Lo primero que hice, recién salida del quirófano, fue preguntar por las palomas. ¿Dónde están las palomas?, me preocupé, arrojada de golpe a la infancia por culpa de un olorcillo de estofado de ave que mi nariz, embotada de anestesia, creyó reconocer en el carrito del almuerzo hospitalario. Todavía está soñando, dijo una voz que me escalofrió: es mejor que la dejemos descansar. La sombra que había hablado se esfumó sin que yo alcanzara a perfilarla, y con ella dejaron la habitación los otros bultos que descubrí expectantes, inclinados sobre mí, cuando conseguí, por fin, abrir los ojos.
Más adelante, un hombre de blanco sospechosamente contento de sí mismo, sonreía con mi mano derecha entre las suyas, esperando mi regreso. A él no le pregunté por las palomas, ni por el origen de la rosa solitaria que adornaba mi mesilla. Quise saber a qué día estábamos. A dos, me respondió. Pero yo no me conformé: De qué mes, insistí. Y él, calmoso: de septiembre.
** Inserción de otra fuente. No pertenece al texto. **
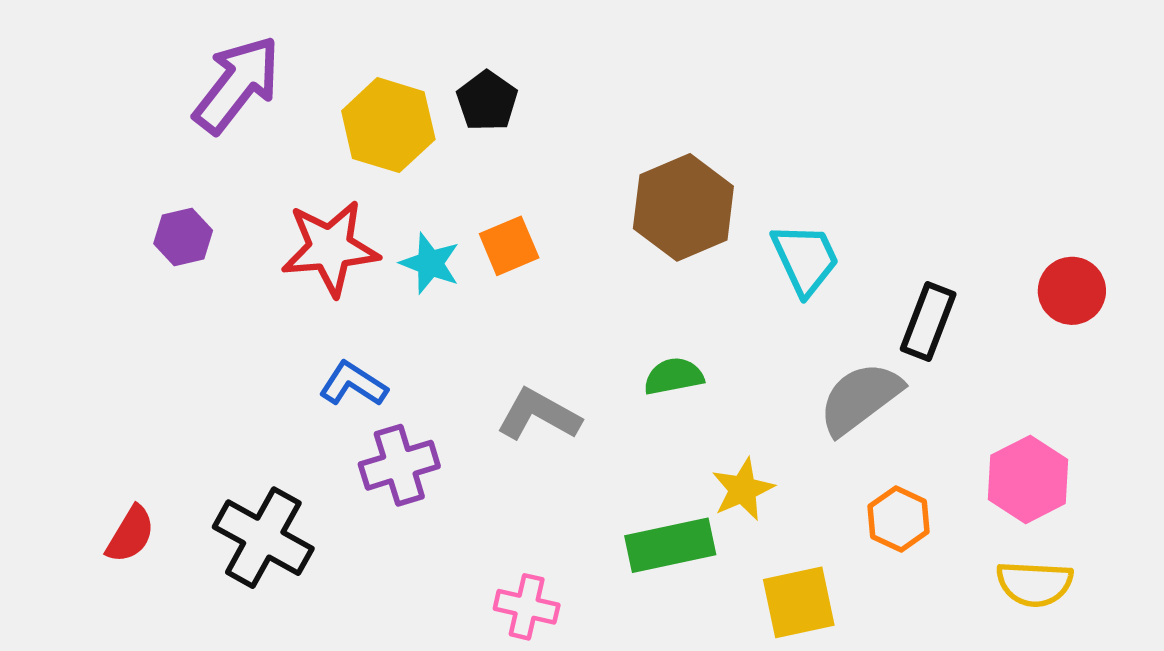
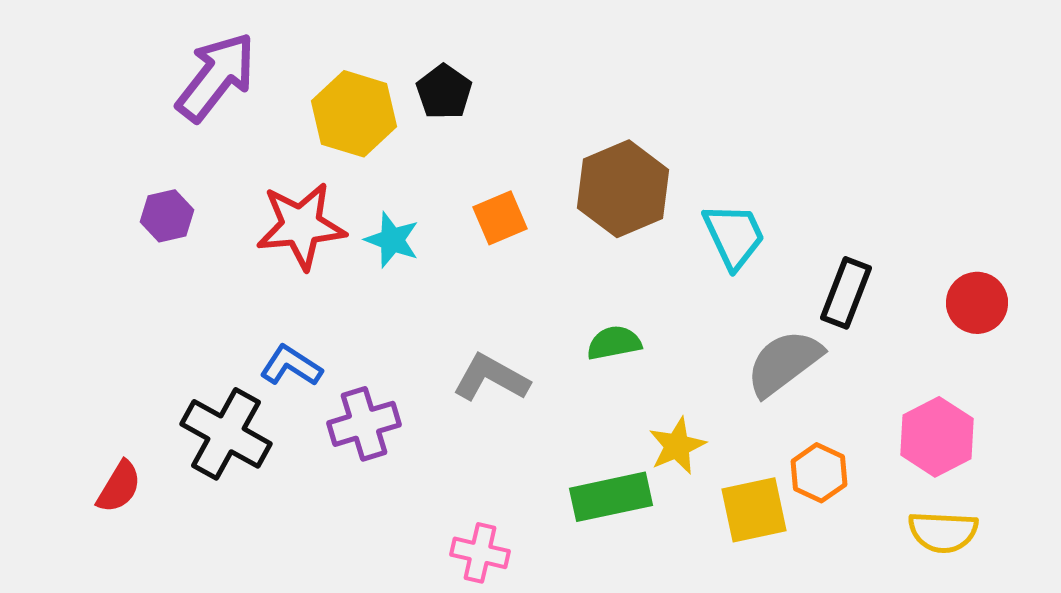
orange square: (509, 246) -> (500, 218), moved
red circle: (1072, 291) -> (977, 303), moved
blue L-shape: (353, 384) -> (291, 366), moved
black cross: (263, 538) -> (226, 434), moved
yellow square: (799, 602) -> (754, 510), moved

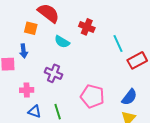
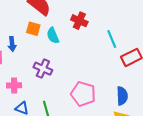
orange square: (31, 28) -> (33, 29), moved
cyan semicircle: (62, 42) -> (53, 36), turned 35
blue semicircle: (129, 97) -> (122, 96), turned -42

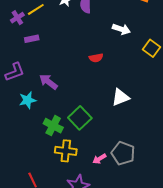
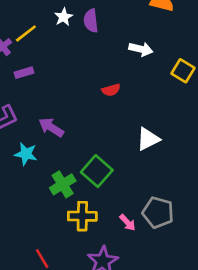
cyan star: (28, 100) -> (26, 154), turned 30
green cross: (53, 126) -> (63, 184), turned 36
pink arrow: (99, 159) -> (128, 223), turned -96

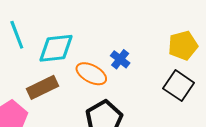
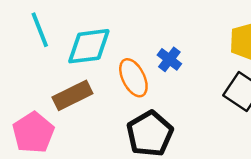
orange ellipse: (91, 74) -> (133, 78), turned 36

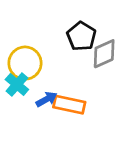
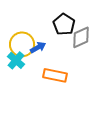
blue arrow: (46, 99) -> (38, 47), moved

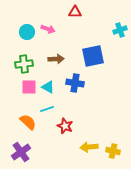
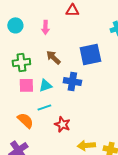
pink arrow: (48, 29) -> (45, 27), turned 72
cyan circle: (27, 32) -> (15, 25), moved
brown arrow: (56, 59) -> (53, 57), turned -133
cyan triangle: (48, 87) -> (45, 85), turned -48

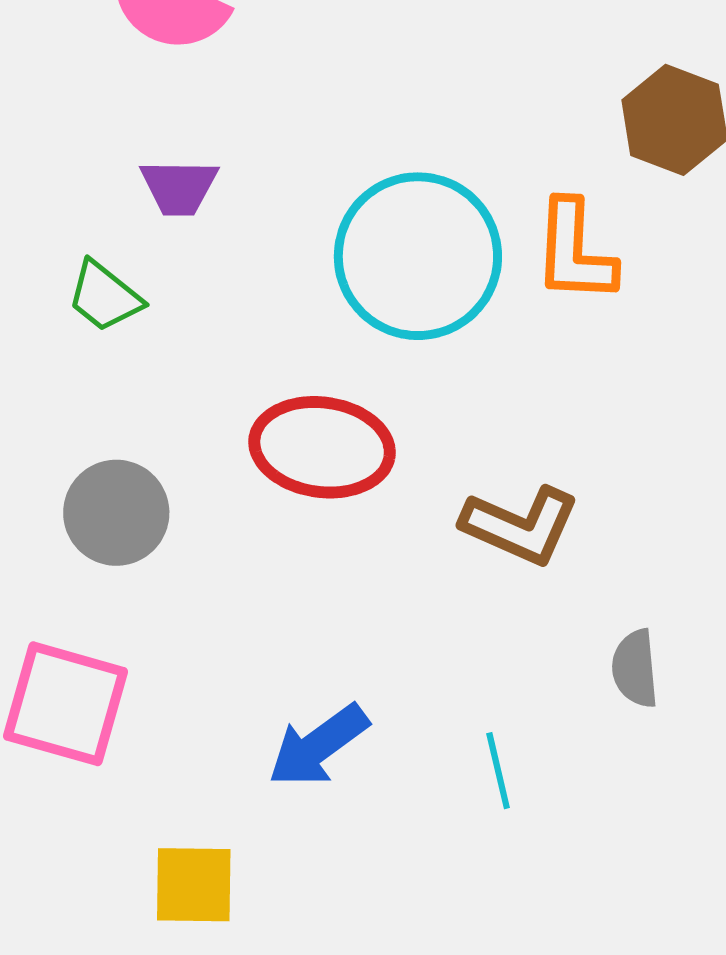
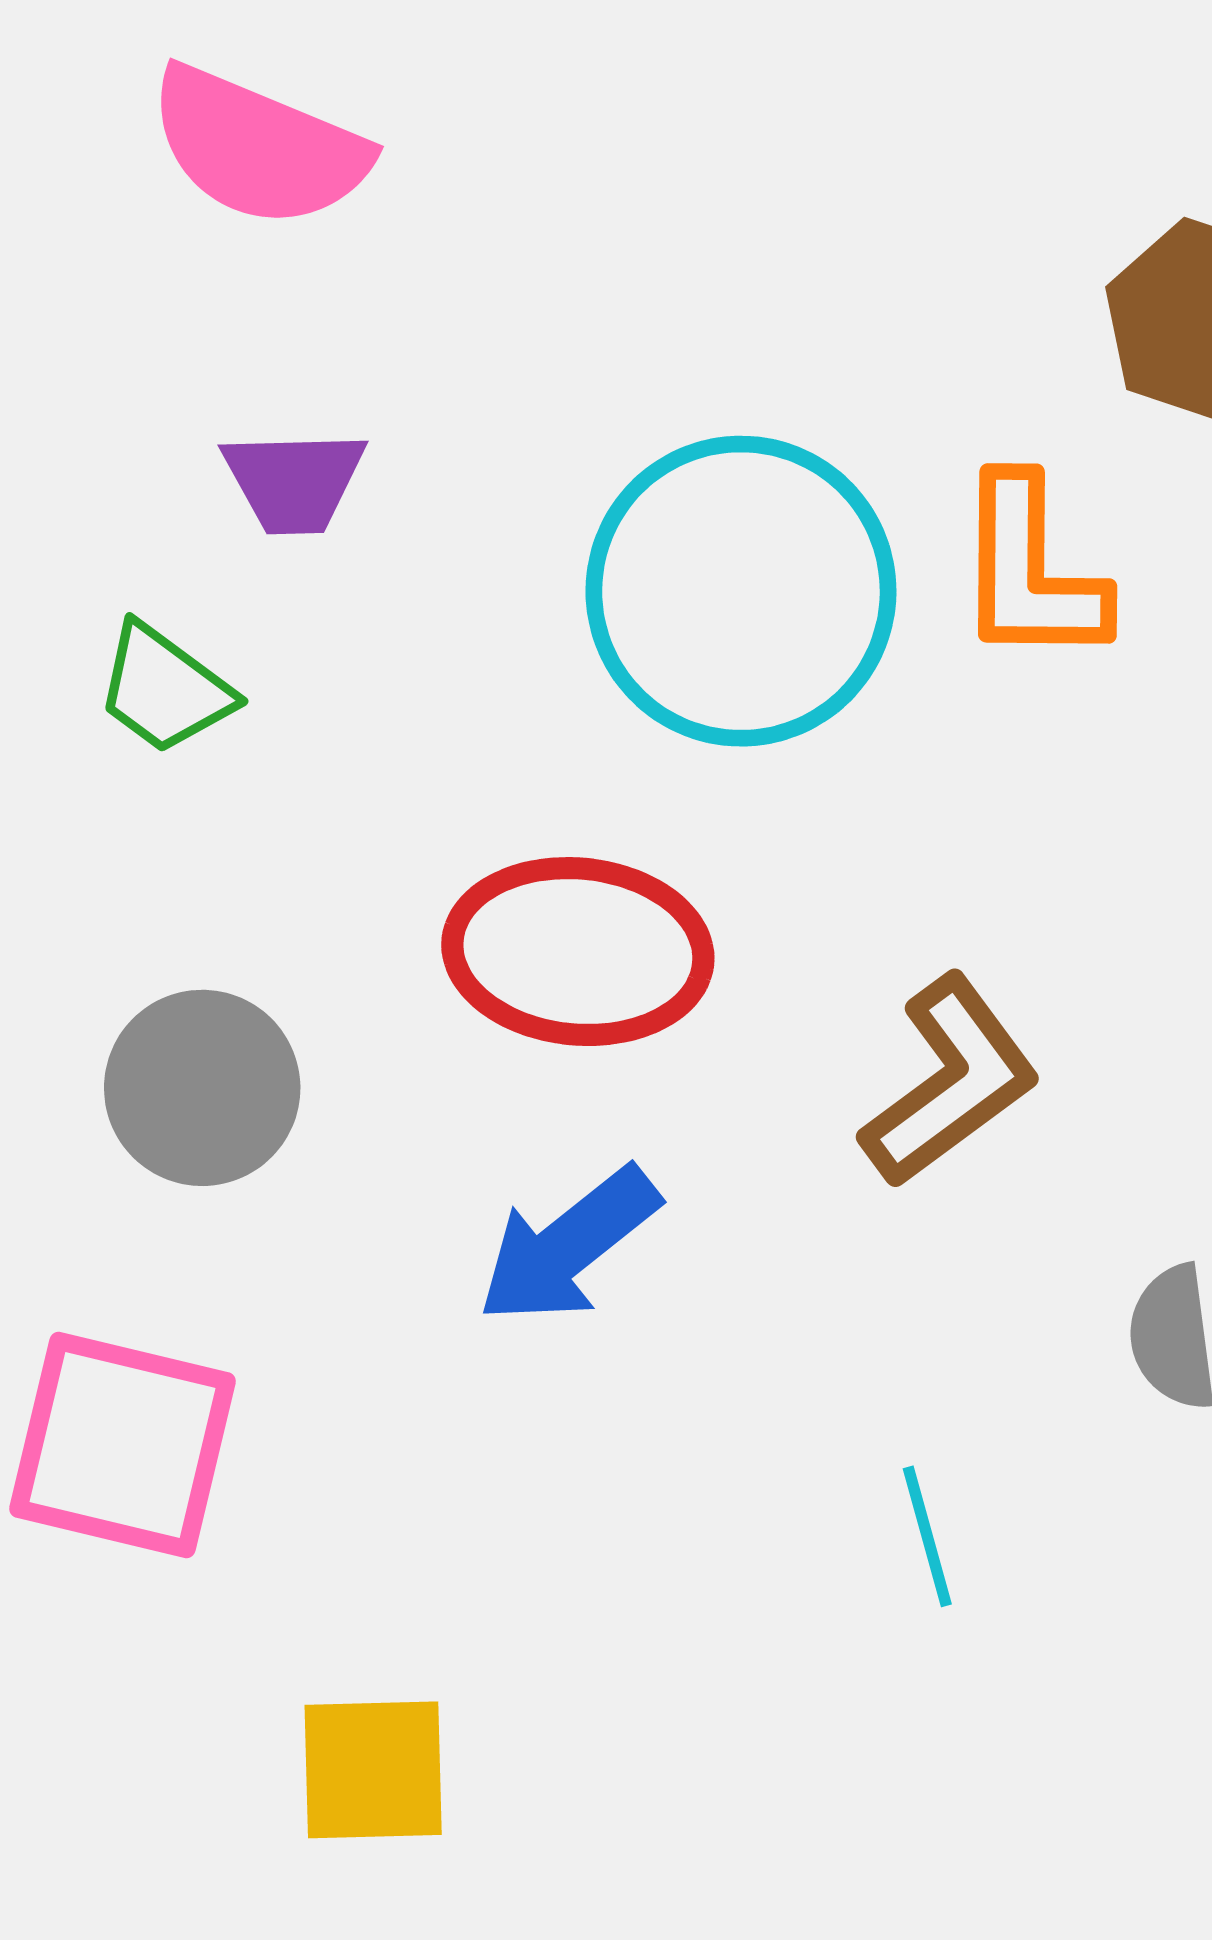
brown L-shape: (520, 526) -> (950, 1082), turned -58
blue arrow: (318, 746) -> (568, 1246), moved

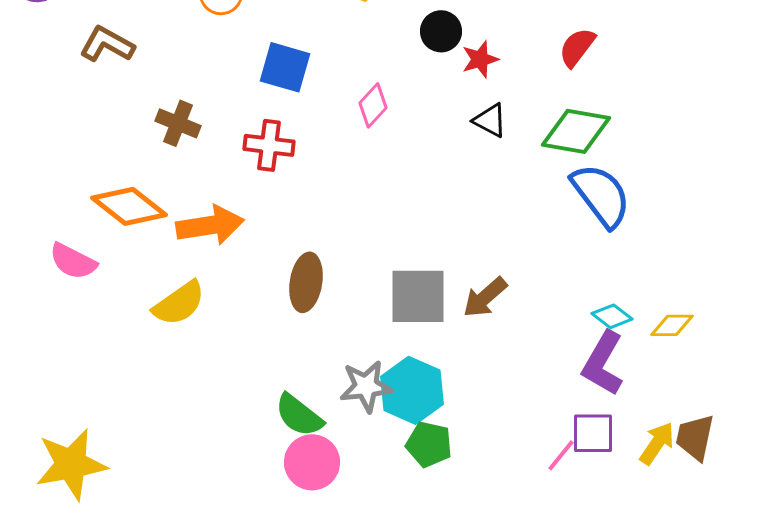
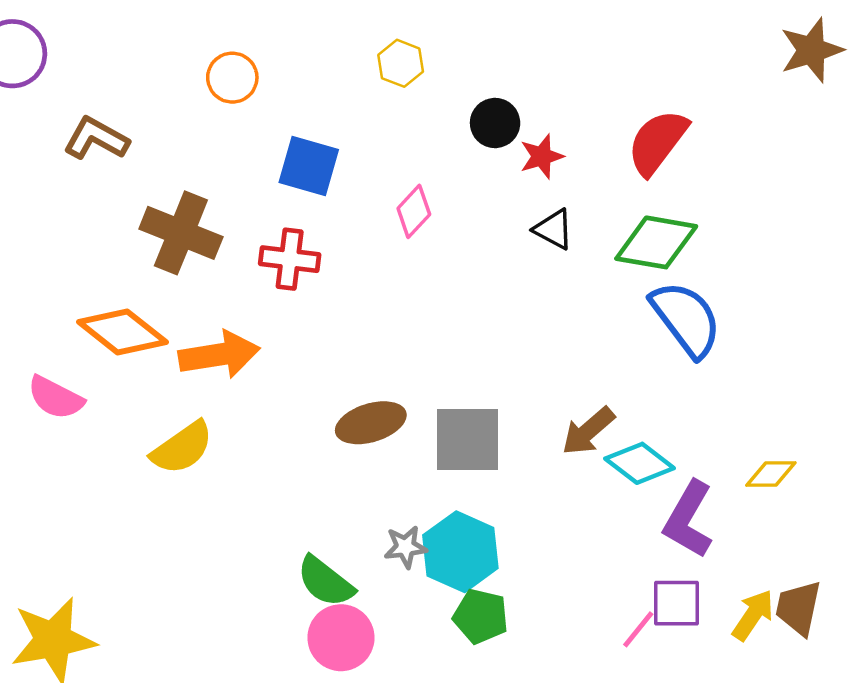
red semicircle: (577, 47) -> (657, 142), size x1.4
brown cross: (178, 123) -> (181, 233), size x1.5
brown ellipse: (306, 282) -> (371, 423), moved, turned 64
brown arrow: (485, 297) -> (588, 431), moved
cyan diamond: (612, 316) -> (640, 463), moved, size x1.4
gray star: (366, 386) -> (405, 547), size x0.7

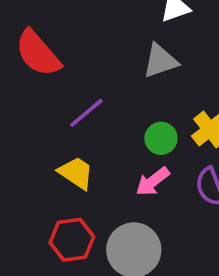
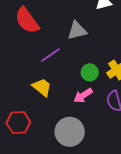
gray triangle: (160, 61) -> (77, 31), moved
red hexagon: (72, 240) -> (18, 123), moved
De cuándo. De 1980 —sin quitarme ojo—. Y como notara que aún no me quedaba satisfecha, añadió: martes. Luego me inquietó con una palmadita en la mejilla que sin duda intentaba ser tranquilizadora, dijo algo a una enfermera que tenía pegada a sus espaldas y en la que hasta entonces no me había fijado, y de nuevo me dejaron sola.
Martes, dos de septiembre de 1980; martes, dos de septiembre... me quedé bisbiseando como si fuera una letanía, sabiendo que no era eso lo que importaba, como no importaba ya, tantos años después, que un ogro disfrazado de párroco se hubiera dado un banquete con las palomas blancas que habíamos criado en casa para ofrecérselas a la virgen de la Estrella, el día en que salía en procesión. Con ellas de ofrenda fuimos las tres niñas, tan adornadas como las aves. Cuando la imagen pasó por nuestro lado alzamos las manos que las sostenían y ellas, siguiendo el impulso divino que guía a todas las criaturas hacia su creador, según dijo el abuelo, volaron en círculo y fueron a posarse en la corona de la imagen. Y hubo un suspiro en los fieles, un ¡oh! estremecido, quién sabe si será un milagro y esas niñas aparecerán en años venideros entre los santitos de los libros de primera comunión. A lo peor Dios castigó de aquel modo terrible mi efímero ataque de vanidad. Dios es muy capaz de hacer esas cosas, si lo sabré yo.
Volví a dormirme y a despertarme, dormir y despertar. Cada vez que volvía del sueño me traía conmigo una historia. Me vi de niña, subiendo hacia las nubes en una caja de cristal. Conmigo, compartiendo las estrechuras, mi amigo el niño violinista. En la otra esquina un monstruo peludo, una especie de Kingkong con cara de malas pulgas. Entonces mi amigo, interponiéndose entre el miedo y yo, se echó el violín al hombro y yo me desperté tarareando el minueto de Boccherini, qué será un boquerini, me decía a mí misma, buscando inútilmente en el diccionario, cuando, con apenas diez años, empecé a saber del amor.
De otro duermevela volví sobresaltada. Nada está en su sitio, escuché. Pero era mi propia voz la que resonaba en la habitación vacía. Nada está en su sitio, repetí para retener la imagen de mi estantería desordenada, la máquina de fotos en un florero, los libros amontonados, las zapatillas de deportes entre los libros, un racimo de uvas junto a las zapatillas. Y yo delante, desolada, intentando sin éxito recomponer algo definitivamente roto. Algo que no era mi estantería. Era mi vida.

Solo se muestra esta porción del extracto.